| What to do |
Nothing but the line containing "queme Füllung kann" and the lines after it in the entries below should appear, each repeated exactly.

Stored data section start

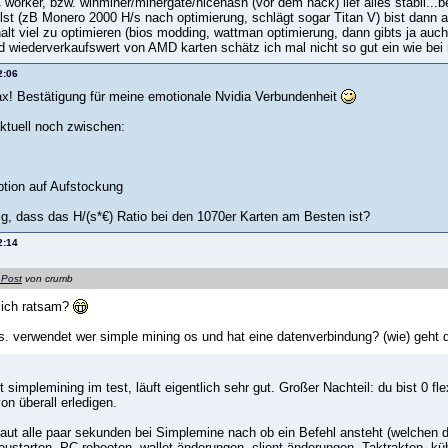
worker, bzw. winminer/minergate/nicehash (vor dem hack) lief alles stabil..
llst (zB Monero 2000 H/s nach optimierung, schlägt sogar Titan V) bist dann abe
alt viel zu optimieren (bios modding, wattman optimierung, dann gibts ja auch
 wiederverkaufswert von AMD karten schätz ich mal nicht so gut ein wie bei n
2:06
! Bestätigung für meine emotionale Nvidia Verbundenheit
aktuell noch zwischen:
Option auf Aufstockung
tig, dass das H/(s*€) Ratio bei den 1070er Karten am Besten ist?
2:14
 Post
von crumb
klich ratsam?
. verwendet wer simple mining os und hat eine datenverbindung? (wie) geht d
 simplemining im test, läuft eigentlich sehr gut. Großer Nachteil: du bist 0 flexi
n überall erledigen.
aut alle paar sekunden bei Simplemine nach ob ein Befehl ansteht (welchen du 
eustarten, PC rebooten, wallet änderungen, client änderungen, Taktrakten, kühl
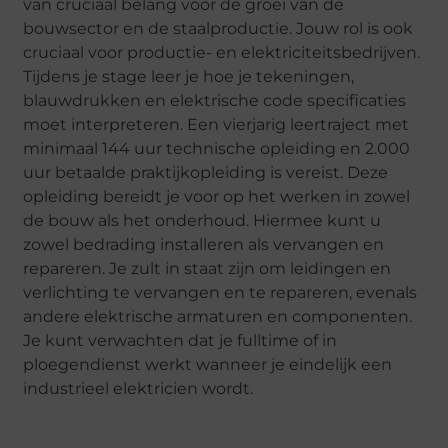
van cruciaal belang voor de groei van de
bouwsector en de staalproductie. Jouw rol is ook
cruciaal voor productie- en elektriciteitsbedrijven.
Tijdens je stage leer je hoe je tekeningen,
blauwdrukken en elektrische code specificaties
moet interpreteren. Een vierjarig leertraject met
minimaal 144 uur technische opleiding en 2.000
uur betaalde praktijkopleiding is vereist. Deze
opleiding bereidt je voor op het werken in zowel
de bouw als het onderhoud. Hiermee kunt u
zowel bedrading installeren als vervangen en
repareren. Je zult in staat zijn om leidingen en
verlichting te vervangen en te repareren, evenals
andere elektrische armaturen en componenten.
Je kunt verwachten dat je fulltime of in
ploegendienst werkt wanneer je eindelijk een
industrieel elektricien wordt.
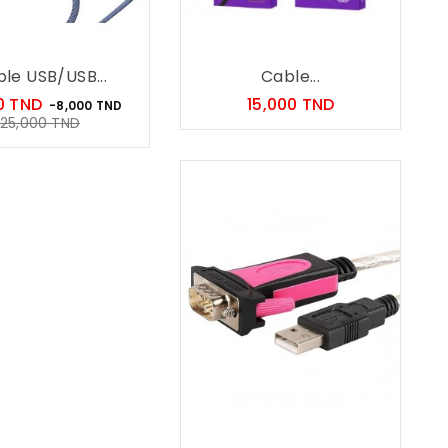
le USB/USB...
Cable...
Prix
Prix
0 TND
15,000 TND
-8,000 TND
Prix
25,000 TND
habituel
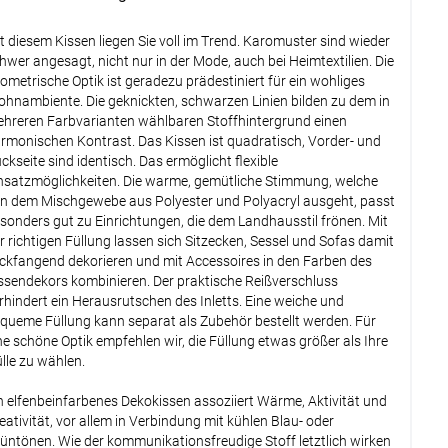
tionen verfügbar, bitte konfigurieren.
t diesem Kissen liegen Sie voll im Trend. Karomuster sind wieder
hwer angesagt, nicht nur in der Mode, auch bei Heimtextilien. Die
Weiter
ometrische Optik ist geradezu prädestiniert für ein wohliges
hnambiente. Die geknickten, schwarzen Linien bilden zu dem in
hreren Farbvarianten wählbaren Stoffhintergrund einen
rmonischen Kontrast. Das Kissen ist quadratisch, Vorder- und
ckseite sind identisch. Das ermöglicht flexible
nsatzmöglichkeiten. Die warme, gemütliche Stimmung, welche
n dem Mischgewebe aus Polyester und Polyacryl ausgeht, passt
sonders gut zu Einrichtungen, die dem Landhausstil frönen. Mit
r richtigen Füllung lassen sich Sitzecken, Sessel und Sofas damit
ickfangend dekorieren und mit Accessoires in den Farben des
ssendekors kombinieren. Der praktische Reißverschluss
rhindert ein Herausrutschen des Inletts. Eine weiche und
queme Füllung kann separat als Zubehör bestellt werden. Für
ne schöne Optik empfehlen wir, die Füllung etwas größer als Ihre
lle zu wählen.
n elfenbeinfarbenes Dekokissen assoziiert Wärme, Aktivität und
eativität, vor allem in Verbindung mit kühlen Blau- oder
üntönen. Wie der kommunikationsfreudige Stoff letztlich wirken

Stored data section end

| Answer box |
queme Füllung kann separat als Zubehör bestellt werden. Für
ne schöne Optik empfehlen wir, die Füllung etwas größer als Ihre
lle zu wählen.
n elfenbeinfarbenes Dekokissen assoziiert Wärme, Aktivität und
eativität, vor allem in Verbindung mit kühlen Blau- oder
üntönen. Wie der kommunikationsfreudige Stoff letztlich wirken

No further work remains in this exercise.